五時前には家に着いたが、ドアを開けてくれた帰宅部の娘は、お母さん遅いー!と開口一番文句を言った。

「仕方ないでしょ、仕事の後に買い物してきたんだから。あんた、中学生にもなってまだ一人で留守番出来ないの?」
「一人で居ると、誰か来た時困るんだもん。さっきも薬の勧誘の人が来たよ」
「薬の勧誘?」
「なんか、家に置いて下さいとか何とか」
「ああ、置き薬の勧誘」

「なんか、そんなの。お母さんいないから分かりませんって断った」
「そう。チェーンかけてた?」
「かけてた。営業の電話とかも来るし嫌になっちゃう」
「ナンバーディスプレイ見て、知らない番号なら出なくていいのよ」
「電話鳴るとびっくりするもん」

帰宅すると、いつも娘がまとわりついて機関銃のように話しかけてくる。十四歳は危険な年頃とは言うが、この子は少し子供っぽい。この後夫が帰ってくると、今度は私にすげなく当たり、夫にまとわりついてあれこれお喋りを聞かせるのだ。娘と夫は、性格が似ている。ちょっとアゴを付き出して勢い良く話す動作も似ている。

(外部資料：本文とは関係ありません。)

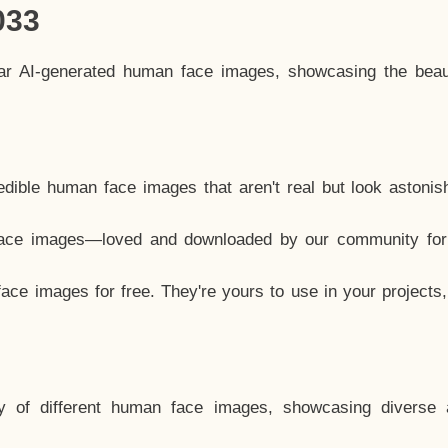
033
lar AI-generated human face images, showcasing the beau
dible human face images that aren't real but look astonis
ace images—loved and downloaded by our community for 
ce images for free. They're yours to use in your projects
y of different human face images, showcasing diverse 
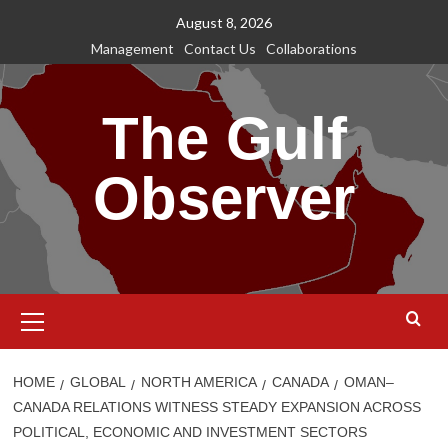
Skip
August 8, 2026
to
Management
Contact Us
Collaborations
content
The Gulf
Observer
Primary
Menu
HOME
GLOBAL
NORTH AMERICA
CANADA
OMAN–
CANADA RELATIONS WITNESS STEADY EXPANSION ACROSS
POLITICAL, ECONOMIC AND INVESTMENT SECTORS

着替えて台所に行くと、娘は居間のソファに寝転がって漫画を読んでいた。
その娘の足がブラブラしている所に、例の黒い三段ボックスが二つ並んでいる。漫画やアニメが好きなら、本も好きになって良さそうなものなのにと思うが、彼女が本を読むのは、学校の課題で読書感想文を書かなければならない時くらいだ。どうしてなのかしらねぇ。コバルトでもいいから読めばいいのに。

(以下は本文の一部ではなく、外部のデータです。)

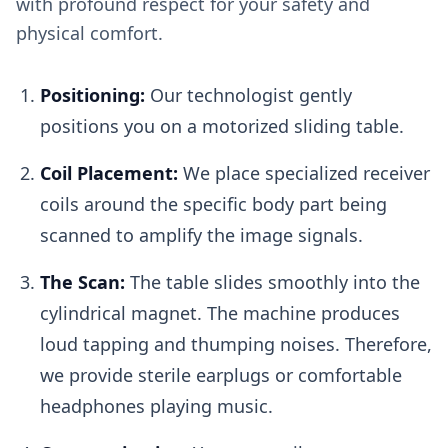
with profound respect for your safety and
physical comfort.
Positioning:
Our technologist gently
positions you on a motorized sliding table.
Coil Placement:
We place specialized receiver
coils around the specific body part being
scanned to amplify the image signals.
The Scan:
The table slides smoothly into the
cylindrical magnet. The machine produces
loud tapping and thumping noises. Therefore,
we provide sterile earplugs or comfortable
headphones playing music.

夕食の支度をしていると、夫がただいまと声を掛け帰ってきた。公務員で事務職の夫は、判で捺したように同じ時間に帰宅する、今時珍しい勤め人だ。彼も時間が有る時はテレビを見ているか、自分のパソコンでネットを見ているようで、本を読むことは稀だ。時々アマゾンからビジネス関連の本を買って読んでいるが、新聞もメインの記事だけ読んで、連載されている小説などは一度も読んだことがないらしい。

夫とは、お互い学生の頃からの付き合いで、その当時に何度か彼の部屋に遊びに行ったが、部屋にはこれと言った本棚らしきものは無く、勉強用の机の上に無造作に専門書が積まれているだけだった。どんな本を読んでいるか知りたくて楽しみにして行ったのに、何にも無くがっかりした覚えがある。

理系だからかしらねぇ。娘も父親に似たのかしら。でもあの子、理系が得意ってわけでもないのよねぇ。
ピーラーでじゃがいもの皮を剥き、芽をえぐりだしながら考える。今日のメインはホワイトシチューなのだ。料理の手順と、本好きのDNAについて交互に考えながら手を動かす。

本を読むとか読まないとか、何でこんな事に拘っているのかしら、私。どうだっていい事だろうに。
今日の午後、デパートの化粧室で感じた小さな刺の様な絶望感が、またチラチラと頭の隅から湧き上がり、次第に小さな塊になって喉の奥に下りて来た。